Standing west of the Secretariat is the arresting statue of Abbe de Faria. This Goan priest, who was born in Candolim in 1756 and underwent theological training in Rome. After his ordination, he moved on to Paris, where he won wide acclaim as the father of modern hypnosis.

Church of Our Lady of the Immaculate conception: Over looking Largo da Igreja or “Church Square”, Panaji’s main square, is the Church of Our Lady of the Immaculate Conception, the town’s most important landmark. Portuguese sailors used to come to this original chapel. Consecrated in 1541, to offer thanksgiving prayers after their long and treacherous voyage from Lisbon. The present church, with its Baroque façades, framed by twin towers, was built in 1619. Its most striking feature, the double flight of stairs leading up to the church, was added in 1871. The central pediment was built at the same time, as was the belfry to accommodate the huge bell brought from Old Goa’s Augustinian monastery. The chapel in the south transept has fine redoes retrieved from the viceroy’s chapel in the Secretariat. The Baroque splendor of the main altar and the two transept altars and the two transept altars is in sharp contrast to the otherwise simple interior.

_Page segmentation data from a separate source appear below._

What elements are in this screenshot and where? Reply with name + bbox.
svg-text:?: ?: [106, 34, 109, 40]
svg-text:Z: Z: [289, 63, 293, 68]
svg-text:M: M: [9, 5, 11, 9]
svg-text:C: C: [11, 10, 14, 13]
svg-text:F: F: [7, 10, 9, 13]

Menezes Braganza Institute: This is an excellent example of 19th century Portuguese civic architecture; the Institute Vasco da Gama was built to impart knowledge in the arts and sciences. It was later renamed after the philanthropist Luis de Menezes Branganza. Today this building houses Goa’s Central Library, with a rich collection of rare books.

The grassy square in front of the Institute, Azad Maiden, is lined on one side by the Police Headquarters, built in 1832 with stones from Old Goa’s abandoned buildings. The pavilion in the center was made in 1847, using Corinthian pillars taken from a Dominican church, dating back to the mid-16th century. Inside this church a memorial to the freedom fighter, Dr Tristao de Branganza Cunha, has replaced an earlier statue of the first viceroy, Alfonso de Albuquerque, now kept in the Archaeological Museum of Old Goa.

State Museum: The museum houses a rather modest collection of precolonial artifacts, including statues, sati stones, antique furniture and carvings from ravaged Hindu temples, as well as some Christian icons.

Goan river Cruises: A delightful way to spend an evening in Goa is to take a ride in one of the many sunset cruises along the Mandovi River, organized by the Goa Tourism Development Corporation and also by other private operators. Most of the cruises begin from the jetty at the foot of the Mandovi Bridge. The cruise starting from Vainguinim beach to the Cumbarjua Canal in Old Goa, passes through mangroves populated with birds and crocodiles.